- About this exercise -
Scan the records for the string "each" and copy every line that holds it.

- Extracted records -
== == ==

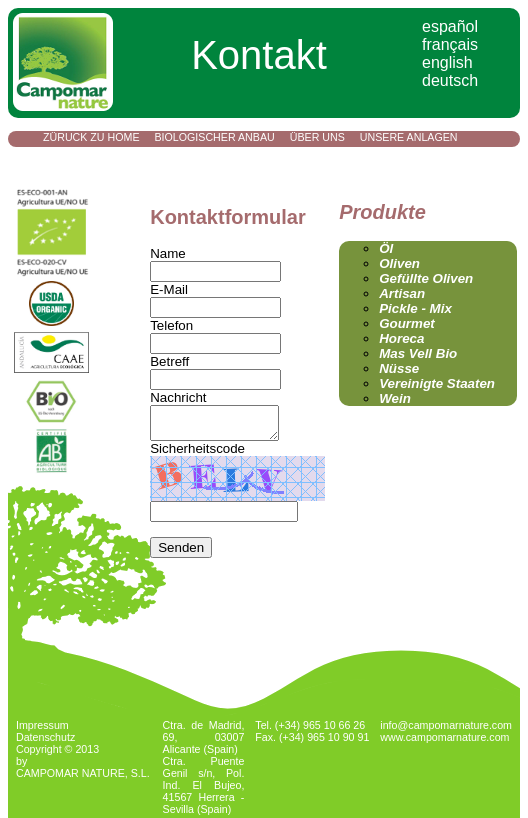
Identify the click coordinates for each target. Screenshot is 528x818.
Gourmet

== == ==

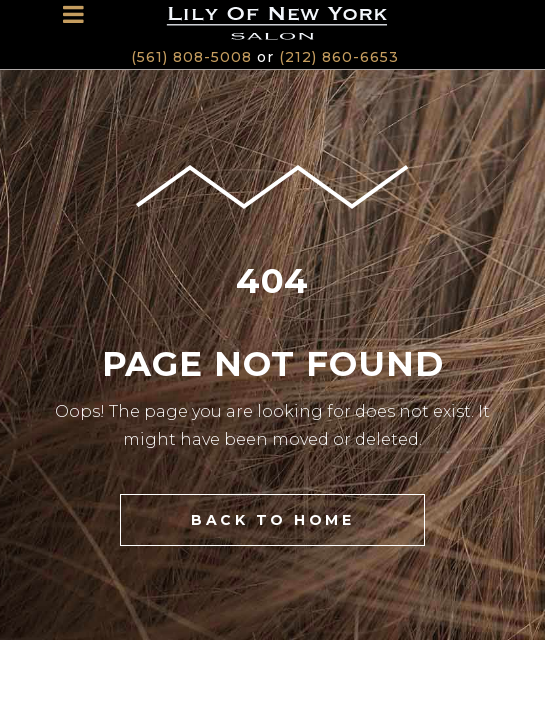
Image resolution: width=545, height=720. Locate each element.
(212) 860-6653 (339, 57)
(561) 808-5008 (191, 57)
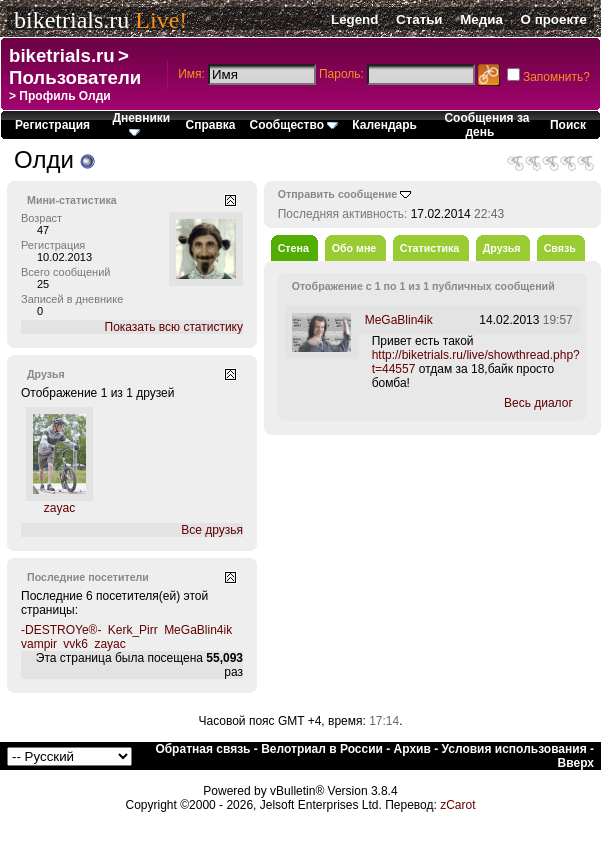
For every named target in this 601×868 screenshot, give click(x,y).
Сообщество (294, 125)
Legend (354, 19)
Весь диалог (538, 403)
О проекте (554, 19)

== == ==

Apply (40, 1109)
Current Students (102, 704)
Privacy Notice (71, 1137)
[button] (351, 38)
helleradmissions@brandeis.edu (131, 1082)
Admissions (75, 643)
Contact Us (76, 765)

== == ==

- Response for this exercise -
Identify the click coordinates for each target. Screenshot is 528x818.
Image resolution: width=545, height=720. Locate each element.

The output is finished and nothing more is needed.